Rei
Kawakubo
At the head of the iconic Japanese house Comme des Garçons, Rei Kawakubo infused a raw and avant-garde spirit into 1980s design.
Much like her “anti-fashion” collections, the furniture she designed to dress the brand’s boutiques between 1983 and 1993 also stands as a bold rebellion against established codes.
Through an obvious kinship of their radical worlds, Italian designer Paolo Pallucco published the first half of her production, with zinc-coated steel emerging as a clear favorite.

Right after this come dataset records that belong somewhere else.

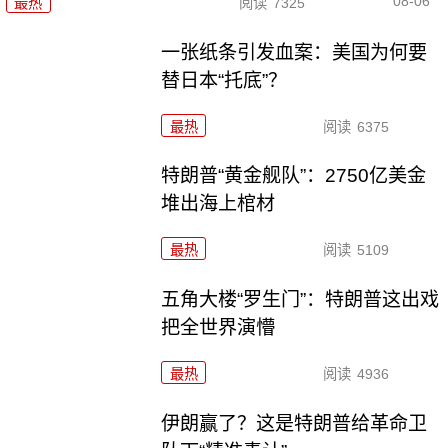
08-06
最热
阅读
7325
一张纸条引发血案：美国为何要
替日本“托底”？
最热
阅读
6375
特朗普“黄金舰队”：2750亿美金
堆出海上棺材
最热
阅读
5109
五角大楼“罗生门”：特朗普这出戏
把全世界演懵
最热
阅读
4936
伊朗赢了？这是特朗普给革命卫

At first glance, the designer’s universe seems neither welcoming nor comfortable. No names are given to the objects — only numbers. Nevertheless, the chairs, tables, and screens designed by Rei Kawakubo can be seen as the continuation of a rigorous, sensitive, and poetic creative space, much like the work of Shiro Kuramata, a leading figure of postmodernism.
Rei Kawakubo’s creations destabilize, provoking both confusion and fascination.
Sublime geometries, vanished ornamentation: her seating designs stem from a minimalist Zen spirit and reject the functionalism of the original object.
It is not for any particular function that Rei Kawakubo creates. The designer frees herself from previously applied principles. Under the rule of style, she privileges form.
In the case of Chair No. 2 (1983), the viewer is confronted with the coldness of metal, stark simplicity, and visible weld marks. The seat, mischievously replaced by a steel mesh, seems to warn the would-be sitter: “You will find no comfort here.”
That same tension is present in Chair No. 8 (1987), made of satin stainless steel tubes, or in Chair No. 32 (1991), whose backrest consists of two thin metal chains — the damned’s shackles.
Rei Kawakubo’s “exquisite carcasses” would regain a touch of softness when she began covering them in linden wood around the 1990s. Before then, one observes, one questions, one reveres the enduring austerity of the furniture.
For those who approach it, the tension between art and design seems to gradually dissolve.